Mick, you should remember that if it wasn't for the norwegian and Artumas, Mnazi hadn't been anywhere close where it is today. All Scandinavian brokers to my knowledge allow trades on LSE, however as we're on a non-regulated AIM next to nobody allows trading on that platform trust me I've tried, and by norwegian law, they are not allowed to hold non-regulated shares in this tax advantage account, and just in general the spread seems out of control, next to nothing volume, to my mind AIM hasn't brought any good to WRL, the capital raised could just as easily been brought through OSE.
There's at least 60-65 mill norwegian based shareholders, so IF the delist is agreed upon, I sure hope they'll stay. I really feel for those Norwegians who's been sitting on their shares for a long long time, and now that Mnazi finally delivers they are been squeezed out at near AllTimeLow share price, do to this delist mis-mangement.

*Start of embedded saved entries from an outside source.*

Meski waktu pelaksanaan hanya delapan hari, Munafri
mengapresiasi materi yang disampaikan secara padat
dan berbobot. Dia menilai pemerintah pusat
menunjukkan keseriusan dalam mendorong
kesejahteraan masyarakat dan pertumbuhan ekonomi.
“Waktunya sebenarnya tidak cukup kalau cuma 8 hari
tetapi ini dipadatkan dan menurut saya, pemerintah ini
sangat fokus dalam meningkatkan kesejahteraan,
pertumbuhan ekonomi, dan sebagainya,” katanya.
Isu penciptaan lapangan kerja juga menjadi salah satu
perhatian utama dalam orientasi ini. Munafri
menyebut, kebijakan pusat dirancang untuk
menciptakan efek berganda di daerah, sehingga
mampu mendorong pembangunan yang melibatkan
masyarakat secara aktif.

That's really unfortunate timing from mangement/board, and as we speak it's creating sort of a bridge between UK institutional+bob and retail Norwegians, which by all means dosen't seems fit as the G&A savings from delist only covers 100kusd + some related legal corporate cost.
Mangement/board/bob should have lead the way long time ago, and reduced G&A/board cost substantially, why should bob eat up 300kusd/year whilst his fellow investors receive next to nothing, I highly doubt his executive position is as time consuming as the salary is indicating. I'm also a bit furious about geoff and lance sign off bonus/"Management restructuring costs", didn't they leave by own choice?.

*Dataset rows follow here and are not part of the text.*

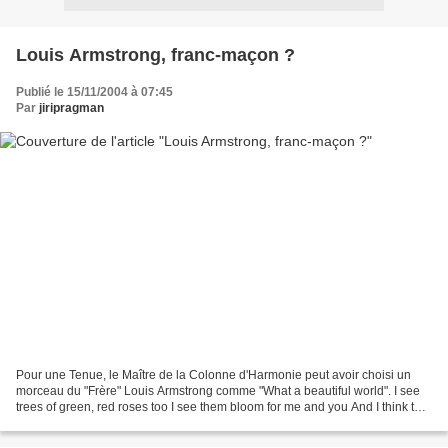
Louis Armstrong, franc-maçon ?
Publié le 15/11/2004 à 07:45
Par
jiripragman
Pour une Tenue, le Maître de la Colonne d'Harmonie peut avoir choisi un
morceau du "Frère" Louis Armstrong comme "What a beautiful world". I see
trees of green, red roses too I see them bloom for me and you And I think to
myself what a wonderful world....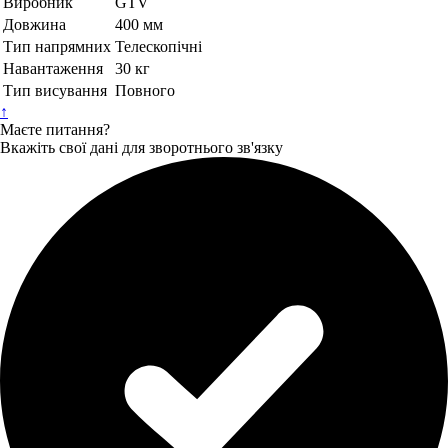
Виробник
GTV
Довжина
400 мм
Тип напрямних
Телескопічні
Навантаження
30 кг
Тип висування
Повного
↑
Маєте питання?
Вкажіть свої дані для зворотнього зв'язку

There certainly seems to be quite a few low hanging fruits, in terms of G&A savings, the delist from OSE at such a big gab between NPV and todays share price is not one of them, especially not with this mismatch between historical high production output from Mnazi compared again with a historical low share price, that to my mind sure seems foolish.
On a positive note, Eskil seems like the right guy for the future, and at least we've got a pretty good horse down the road it seems, although our jockeys has been all over the places at some occasions, Buffett usually encourage betting on the horse rather than the jockey “When management with a reputation for brilliance tackles a business with a reputation for bad economics, it is the reputation of the business that remains intact.”

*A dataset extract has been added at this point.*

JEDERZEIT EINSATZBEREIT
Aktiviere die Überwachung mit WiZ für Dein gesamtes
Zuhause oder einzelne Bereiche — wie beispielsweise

They need to forget about M&A activities and a third leg "which kinda look more like a second leg for now", and this BS "offset of jurisdictional risk", as long as our free cash flow don't match up with the CPR NetPresent valuation, which they'll gladly show off at any and all occasions. We all knew at the time we choosed to invest in WRL that there were a bit more risk associated with doing business in TZ, and that we do not need to offset, especially in a probable case wheres it's gonna lower our NPV pr. share. For heaven's sake it's not that difficult to be a non-operating partner selling gas for 3.1 usd/mmbtu with associated cost of 0.43 usd/mmbtu.